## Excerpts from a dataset

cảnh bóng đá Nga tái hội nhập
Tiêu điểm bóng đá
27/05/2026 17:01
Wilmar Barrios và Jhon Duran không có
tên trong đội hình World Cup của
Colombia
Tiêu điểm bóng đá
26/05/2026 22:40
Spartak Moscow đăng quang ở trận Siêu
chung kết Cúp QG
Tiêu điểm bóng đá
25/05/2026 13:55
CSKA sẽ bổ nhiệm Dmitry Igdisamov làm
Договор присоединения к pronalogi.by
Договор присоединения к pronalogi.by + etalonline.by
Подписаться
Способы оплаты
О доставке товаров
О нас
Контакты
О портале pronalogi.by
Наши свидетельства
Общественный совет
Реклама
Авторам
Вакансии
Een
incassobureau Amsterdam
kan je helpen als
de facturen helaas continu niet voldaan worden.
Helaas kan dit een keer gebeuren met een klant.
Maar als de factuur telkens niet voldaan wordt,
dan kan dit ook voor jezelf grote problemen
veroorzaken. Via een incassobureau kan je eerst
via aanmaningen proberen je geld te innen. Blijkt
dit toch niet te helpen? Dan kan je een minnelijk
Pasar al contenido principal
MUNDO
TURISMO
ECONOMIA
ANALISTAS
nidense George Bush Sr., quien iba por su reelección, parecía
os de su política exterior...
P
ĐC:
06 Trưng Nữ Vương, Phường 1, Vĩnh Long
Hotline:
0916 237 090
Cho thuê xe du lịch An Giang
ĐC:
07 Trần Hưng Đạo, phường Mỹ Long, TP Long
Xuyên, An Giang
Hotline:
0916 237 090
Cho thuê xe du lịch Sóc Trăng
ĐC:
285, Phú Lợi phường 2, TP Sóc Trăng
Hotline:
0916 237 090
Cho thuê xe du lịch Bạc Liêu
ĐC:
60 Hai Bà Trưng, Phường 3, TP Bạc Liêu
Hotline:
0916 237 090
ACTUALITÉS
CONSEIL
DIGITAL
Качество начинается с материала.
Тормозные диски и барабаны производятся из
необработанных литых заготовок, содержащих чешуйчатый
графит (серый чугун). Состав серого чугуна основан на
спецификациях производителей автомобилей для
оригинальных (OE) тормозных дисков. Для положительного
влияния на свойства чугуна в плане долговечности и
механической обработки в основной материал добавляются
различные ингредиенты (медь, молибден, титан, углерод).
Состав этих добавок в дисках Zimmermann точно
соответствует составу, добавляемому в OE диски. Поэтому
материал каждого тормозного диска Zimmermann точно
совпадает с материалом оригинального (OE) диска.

## Activity
Recopy all the entries faithfully, leaving none out.

## Response area
cảnh bóng đá Nga tái hội nhập
Tiêu điểm bóng đá
27/05/2026 17:01
Wilmar Barrios và Jhon Duran không có
tên trong đội hình World Cup của
Colombia
Tiêu điểm bóng đá
26/05/2026 22:40
Spartak Moscow đăng quang ở trận Siêu
chung kết Cúp QG
Tiêu điểm bóng đá
25/05/2026 13:55
CSKA sẽ bổ nhiệm Dmitry Igdisamov làm
Договор присоединения к pronalogi.by
Договор присоединения к pronalogi.by + etalonline.by
Подписаться
Способы оплаты
О доставке товаров
О нас
Контакты
О портале pronalogi.by
Наши свидетельства
Общественный совет
Реклама
Авторам
Вакансии
Een
incassobureau Amsterdam
kan je helpen als
de facturen helaas continu niet voldaan worden.
Helaas kan dit een keer gebeuren met een klant.
Maar als de factuur telkens niet voldaan wordt,
dan kan dit ook voor jezelf grote problemen
veroorzaken. Via een incassobureau kan je eerst
via aanmaningen proberen je geld te innen. Blijkt
dit toch niet te helpen? Dan kan je een minnelijk
Pasar al contenido principal
MUNDO
TURISMO
ECONOMIA
ANALISTAS
nidense George Bush Sr., quien iba por su reelección, parecía
os de su política exterior...
P
ĐC:
06 Trưng Nữ Vương, Phường 1, Vĩnh Long
Hotline:
0916 237 090
Cho thuê xe du lịch An Giang
ĐC:
07 Trần Hưng Đạo, phường Mỹ Long, TP Long
Xuyên, An Giang
Hotline:
0916 237 090
Cho thuê xe du lịch Sóc Trăng
ĐC:
285, Phú Lợi phường 2, TP Sóc Trăng
Hotline:
0916 237 090
Cho thuê xe du lịch Bạc Liêu
ĐC:
60 Hai Bà Trưng, Phường 3, TP Bạc Liêu
Hotline:
0916 237 090
ACTUALITÉS
CONSEIL
DIGITAL
Качество начинается с материала.
Тормозные диски и барабаны производятся из
необработанных литых заготовок, содержащих чешуйчатый
графит (серый чугун). Состав серого чугуна основан на
спецификациях производителей автомобилей для
оригинальных (OE) тормозных дисков. Для положительного
влияния на свойства чугуна в плане долговечности и
механической обработки в основной материал добавляются
различные ингредиенты (медь, молибден, титан, углерод).
Состав этих добавок в дисках Zimmermann точно
соответствует составу, добавляемому в OE диски. Поэтому
материал каждого тормозного диска Zimmermann точно
совпадает с материалом оригинального (OE) диска.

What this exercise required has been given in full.